Il medico di Welby: «La politica è indietro»

Intervista di Giovanni Panettiere sul Quotidiano Nazionale - «Undici anni dopo la morte di Piergiorgio Welby sono stanco di dover ancora parlare di biotestamento. Mi adeguo, per carità, ma il nostro resta un Paese retrogrado, in Europa pari solo alla Romania e all'Ungheria». All'uscita della conferenza stampa dell'Associazione Luca Coscioni sul ddl Lenzi circa le Dichiarazioni anticipate di trattamento (Dat), il dottor Mario Riccio fatica a trattenere l'amarezza per l'andamento del dibattitto in corso in Italia sul fine vita. Sullo sfondo l'ultimo caso di cronaca, quello del malato di Sla di Montebelluna, spentosi alcuni giorni fa dopo una sedazione profonda richiesta dallo stesso paziente. Nel 2006 fu Riccio, anestesista di Cremona, a staccare la spina a Welby, precedentemte sedato, dando così seguito alla volontà del pittore-poeta, affetto da una grave forma di distrofia muscolare. Per quella vicenda il medico venne sottoposto a processo, con l'accusa di omicidio del consenziente.

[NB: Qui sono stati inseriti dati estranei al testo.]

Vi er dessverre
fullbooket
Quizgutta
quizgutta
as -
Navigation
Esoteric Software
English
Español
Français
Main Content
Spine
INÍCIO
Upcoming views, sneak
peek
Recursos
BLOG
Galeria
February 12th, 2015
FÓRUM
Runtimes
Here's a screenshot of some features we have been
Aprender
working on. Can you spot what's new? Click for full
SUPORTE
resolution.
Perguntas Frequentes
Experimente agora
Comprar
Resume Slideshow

Dottore, davvero non è proprio cambiato nulla dal caso Welby?

«È mutata la percezione e la sensibilità dell'opinione pubblica che ha capito di che cosa si sta parlando. Purtroppo, invece, l'atteggiamento della politica è rimasto quella di allora: siamo ancora qui a dover discutere se attuare o meno in pieno la volontà del paziente».

Chi si è mossa in questi anni è la giurisprudenza, non trova?

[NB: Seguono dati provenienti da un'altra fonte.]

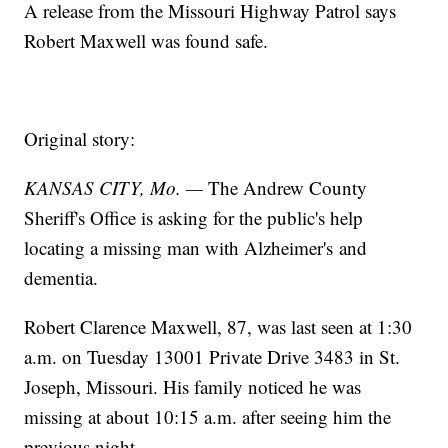
A release from the Missouri Highway Patrol says
Robert Maxwell was found safe.
Original story:
KANSAS CITY, Mo. —
The Andrew County
Sheriff's Office is asking for the public's help
locating a missing man with Alzheimer's and
dementia.
Robert Clarence Maxwell, 87, was last seen at 1:30
a.m. on Tuesday 13001 Private Drive 3483 in St.
Joseph, Missouri. His family noticed he was
missing at about 10:15 a.m. after seeing him the
previous night.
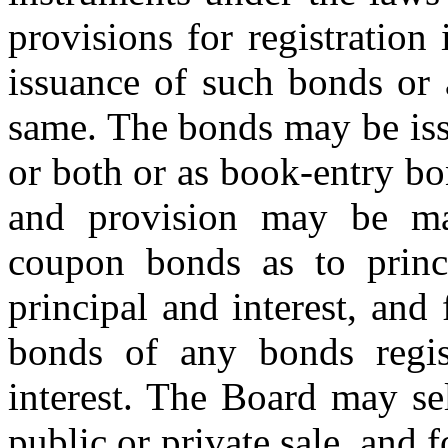
provisions for registration
issuance of such bonds or 
same. The bonds may be iss
or both or as book-entry b
and provision may be mad
coupon bonds as to princ
principal and interest, and
bonds of any bonds regis
interest. The Board may se
public or private sale, and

«Senza dubbio, un decennio fa ío per una vicenda assolutamente analoga a quella di Montebelluna ho subìto un processo, seppur breve e con un esito favorevole, per giunta scontato».

Nel suo caso il giudice ordinò «il non luogo a procedere», perché «il fatto non costituisce reato».

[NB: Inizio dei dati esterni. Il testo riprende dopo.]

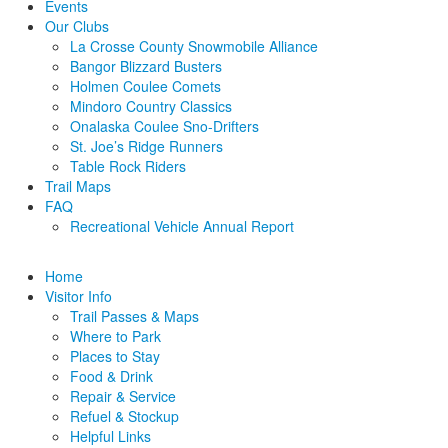
Events
Our Clubs
La Crosse County Snowmobile Alliance
Bangor Blizzard Busters
Holmen Coulee Comets
Mindoro Country Classics
Onalaska Coulee Sno-Drifters
St. Joe’s Ridge Runners
Table Rock Riders
Trail Maps
FAQ
Recreational Vehicle Annual Report
Home
Visitor Info
Trail Passes & Maps
Where to Park
Places to Stay
Food & Drink
Repair & Service
Refuel & Stockup
Helpful Links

«Proprio così... Venni prosciolto non perché non avessi commesso l'omicidio del consenziente, bensì in quanto avevo ottemperato a un dovere impostomi dall'articolo 32 della Costituzione che riconosce al singolo il diritto a non essere sottoposto a un determinato trattamento sanitario. Nella vicenda Welby il magistrato ravvisò una causa di non punibilità, l'anno scorso, invece, il giudice tutelare ha ordinato all'Asl di Cagliari di staccare i macchinari che tenevano in vita Walter Piludu, proprio in ottemperanza alla Carta. Un bel passo avanti».

A Montebelluna è stata praticata una sedazione palliativa profonda e continua, in contemporaneo all'ainterruzione dell'alimentazione artificiale. Da alcune frange pro life si grida all'eutanasia passiva: si aprirà un'inchiesta?

«No, assolutamente no. Credo che l'ordinanza di Cagliari abbia tracciato una linea precisa che è poi quella della Costituzione. La sedazione palliativa profonda e continua è una pratica ordinaria nei nostri ospedali. Durante questa manovra si sospendono tutte le eventuali terapie in corso, dalla ventilazione meccanica alla nutrizione. Cambiano i tempi del decesso, più lunghi, ma equivale a staccare la spina».

Per una parte della classe medica, non per forza cattolica, l'alimentazione e l'idratazione artificiale non sono trattamenti sanitari e pertanto non possono essere oggetto di disposizioni nel biotestamento.

«Questo è una retaggio culturale che tuttavia non risponde alla realtà dei fatti. Credo che sia bene avere un dibattito interno alla comunità scientifica. Altro è imporre il proprio orientamento al malato».

Il ddl Lenzi consente di disporre anche lo stop dell'alimentazione/idratazione artificiale.

«È un aspetto positivo, ma restano dei punti dolenti nel testo. Per esempio, rifacendosi alla legge del 2010 sul dolore, che non parla esplicitamente di sedazione palliativa profonda e continua, il ddl non tutela questo trattamento. Il mio timore è che si approvi una legge che renda ancora più complessa l'applicazione della Carta. Va depenalizzata l'eutanasia».